Your task is to copy every line of the entries that holds the word "extensie".

● **Saved entries**
____________________
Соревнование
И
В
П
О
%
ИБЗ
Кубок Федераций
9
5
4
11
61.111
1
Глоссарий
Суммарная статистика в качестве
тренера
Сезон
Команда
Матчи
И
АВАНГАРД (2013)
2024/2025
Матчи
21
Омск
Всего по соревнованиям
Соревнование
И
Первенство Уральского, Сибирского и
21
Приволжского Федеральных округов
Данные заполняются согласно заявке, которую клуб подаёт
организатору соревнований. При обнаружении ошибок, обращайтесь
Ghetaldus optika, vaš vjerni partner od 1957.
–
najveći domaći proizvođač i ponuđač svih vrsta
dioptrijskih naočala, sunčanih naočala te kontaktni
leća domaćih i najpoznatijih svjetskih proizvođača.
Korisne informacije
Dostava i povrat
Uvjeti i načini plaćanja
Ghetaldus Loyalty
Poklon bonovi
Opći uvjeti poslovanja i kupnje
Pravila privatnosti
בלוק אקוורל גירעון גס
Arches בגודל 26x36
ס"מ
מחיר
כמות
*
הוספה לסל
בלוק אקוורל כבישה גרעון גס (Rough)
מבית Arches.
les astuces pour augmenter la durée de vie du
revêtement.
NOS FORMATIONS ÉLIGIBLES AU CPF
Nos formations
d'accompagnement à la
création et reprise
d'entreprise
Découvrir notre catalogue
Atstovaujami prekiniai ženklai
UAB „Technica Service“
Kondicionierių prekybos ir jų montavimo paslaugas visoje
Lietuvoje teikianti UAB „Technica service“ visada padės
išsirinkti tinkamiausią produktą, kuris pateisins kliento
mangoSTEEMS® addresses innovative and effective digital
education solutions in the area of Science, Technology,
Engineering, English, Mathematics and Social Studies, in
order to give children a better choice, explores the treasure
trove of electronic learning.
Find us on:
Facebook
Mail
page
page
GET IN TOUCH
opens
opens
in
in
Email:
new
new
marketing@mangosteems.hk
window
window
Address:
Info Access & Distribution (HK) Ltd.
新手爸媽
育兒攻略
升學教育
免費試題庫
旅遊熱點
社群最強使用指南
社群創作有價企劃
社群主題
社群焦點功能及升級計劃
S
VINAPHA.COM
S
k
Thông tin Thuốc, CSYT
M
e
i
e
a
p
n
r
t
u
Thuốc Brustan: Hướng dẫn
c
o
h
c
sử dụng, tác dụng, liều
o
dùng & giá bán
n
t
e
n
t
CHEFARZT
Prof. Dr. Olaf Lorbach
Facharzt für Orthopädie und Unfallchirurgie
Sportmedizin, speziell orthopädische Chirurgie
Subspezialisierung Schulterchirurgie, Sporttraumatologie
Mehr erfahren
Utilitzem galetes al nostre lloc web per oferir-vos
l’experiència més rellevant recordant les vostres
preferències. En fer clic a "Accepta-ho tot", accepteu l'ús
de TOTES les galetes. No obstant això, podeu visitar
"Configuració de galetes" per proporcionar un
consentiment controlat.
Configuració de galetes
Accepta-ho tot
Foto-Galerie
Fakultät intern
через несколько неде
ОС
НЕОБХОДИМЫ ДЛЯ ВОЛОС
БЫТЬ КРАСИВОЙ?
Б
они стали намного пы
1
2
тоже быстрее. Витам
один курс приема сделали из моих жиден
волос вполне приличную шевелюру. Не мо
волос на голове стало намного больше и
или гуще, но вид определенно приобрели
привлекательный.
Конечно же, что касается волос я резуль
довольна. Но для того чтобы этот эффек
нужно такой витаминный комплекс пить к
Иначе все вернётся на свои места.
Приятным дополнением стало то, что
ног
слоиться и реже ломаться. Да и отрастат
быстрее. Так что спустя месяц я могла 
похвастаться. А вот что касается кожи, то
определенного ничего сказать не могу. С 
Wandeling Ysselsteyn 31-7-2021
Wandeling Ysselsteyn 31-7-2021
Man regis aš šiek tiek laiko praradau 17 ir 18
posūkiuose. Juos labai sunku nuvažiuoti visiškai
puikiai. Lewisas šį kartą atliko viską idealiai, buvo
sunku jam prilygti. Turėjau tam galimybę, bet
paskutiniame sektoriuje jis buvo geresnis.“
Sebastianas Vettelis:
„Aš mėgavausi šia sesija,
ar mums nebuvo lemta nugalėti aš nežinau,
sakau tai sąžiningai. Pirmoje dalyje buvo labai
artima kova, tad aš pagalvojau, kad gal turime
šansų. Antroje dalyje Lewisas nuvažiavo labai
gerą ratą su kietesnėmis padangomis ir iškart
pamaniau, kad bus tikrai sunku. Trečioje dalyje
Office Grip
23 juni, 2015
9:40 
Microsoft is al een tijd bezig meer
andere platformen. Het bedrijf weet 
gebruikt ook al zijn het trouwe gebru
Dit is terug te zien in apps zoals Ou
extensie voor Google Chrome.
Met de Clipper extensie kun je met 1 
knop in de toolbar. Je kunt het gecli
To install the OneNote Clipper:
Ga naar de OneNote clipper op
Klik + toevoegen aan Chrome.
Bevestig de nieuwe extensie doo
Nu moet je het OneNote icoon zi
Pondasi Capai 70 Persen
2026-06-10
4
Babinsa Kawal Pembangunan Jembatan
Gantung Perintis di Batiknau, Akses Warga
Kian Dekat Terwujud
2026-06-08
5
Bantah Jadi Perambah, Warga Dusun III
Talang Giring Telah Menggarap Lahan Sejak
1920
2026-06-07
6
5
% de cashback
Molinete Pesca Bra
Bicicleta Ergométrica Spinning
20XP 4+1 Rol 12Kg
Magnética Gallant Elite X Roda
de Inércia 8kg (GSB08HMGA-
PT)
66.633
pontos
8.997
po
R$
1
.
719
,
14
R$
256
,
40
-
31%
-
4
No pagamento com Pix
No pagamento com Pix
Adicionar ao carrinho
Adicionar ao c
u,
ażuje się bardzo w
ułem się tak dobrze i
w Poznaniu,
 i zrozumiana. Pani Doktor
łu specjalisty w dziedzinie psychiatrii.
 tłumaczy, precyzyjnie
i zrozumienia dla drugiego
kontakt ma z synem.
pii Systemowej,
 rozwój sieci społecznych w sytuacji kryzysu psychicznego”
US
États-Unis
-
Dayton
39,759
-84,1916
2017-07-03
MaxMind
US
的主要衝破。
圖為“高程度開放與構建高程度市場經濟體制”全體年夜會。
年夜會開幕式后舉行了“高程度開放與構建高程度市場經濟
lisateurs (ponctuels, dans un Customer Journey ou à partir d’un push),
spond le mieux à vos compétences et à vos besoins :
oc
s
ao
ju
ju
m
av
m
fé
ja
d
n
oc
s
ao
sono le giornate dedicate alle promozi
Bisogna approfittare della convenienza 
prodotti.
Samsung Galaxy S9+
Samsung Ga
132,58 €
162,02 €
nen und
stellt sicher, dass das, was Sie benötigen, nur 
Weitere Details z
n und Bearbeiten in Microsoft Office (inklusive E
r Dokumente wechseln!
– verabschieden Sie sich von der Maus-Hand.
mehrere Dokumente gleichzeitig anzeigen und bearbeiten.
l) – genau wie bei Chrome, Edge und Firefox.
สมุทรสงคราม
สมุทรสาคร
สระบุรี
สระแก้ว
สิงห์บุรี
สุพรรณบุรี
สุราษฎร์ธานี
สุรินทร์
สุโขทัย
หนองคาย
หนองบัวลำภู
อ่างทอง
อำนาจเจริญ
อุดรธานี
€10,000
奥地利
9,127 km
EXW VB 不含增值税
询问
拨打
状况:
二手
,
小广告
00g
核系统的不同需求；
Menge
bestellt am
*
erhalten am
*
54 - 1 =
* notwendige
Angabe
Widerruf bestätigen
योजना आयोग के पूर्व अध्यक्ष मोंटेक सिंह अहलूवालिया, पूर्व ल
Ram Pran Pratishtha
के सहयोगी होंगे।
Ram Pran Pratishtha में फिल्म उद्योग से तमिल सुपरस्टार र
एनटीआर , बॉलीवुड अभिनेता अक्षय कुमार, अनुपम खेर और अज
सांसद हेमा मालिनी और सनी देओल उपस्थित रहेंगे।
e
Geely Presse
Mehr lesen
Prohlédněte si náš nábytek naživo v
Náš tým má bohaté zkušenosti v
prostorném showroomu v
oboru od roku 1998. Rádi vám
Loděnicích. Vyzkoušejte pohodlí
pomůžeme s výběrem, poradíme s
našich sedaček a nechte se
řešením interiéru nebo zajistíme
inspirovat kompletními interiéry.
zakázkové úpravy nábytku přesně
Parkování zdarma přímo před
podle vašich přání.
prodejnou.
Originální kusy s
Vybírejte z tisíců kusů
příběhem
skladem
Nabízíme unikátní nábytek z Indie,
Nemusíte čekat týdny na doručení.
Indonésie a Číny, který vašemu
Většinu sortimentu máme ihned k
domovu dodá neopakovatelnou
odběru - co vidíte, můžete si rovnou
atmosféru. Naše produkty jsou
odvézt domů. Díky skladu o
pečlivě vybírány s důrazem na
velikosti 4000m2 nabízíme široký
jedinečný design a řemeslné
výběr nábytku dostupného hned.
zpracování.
____________________
● **TASK RESPONSE**
extensie voor Google Chrome.
Met de Clipper extensie kun je met 1 
Bevestig de nieuwe extensie doo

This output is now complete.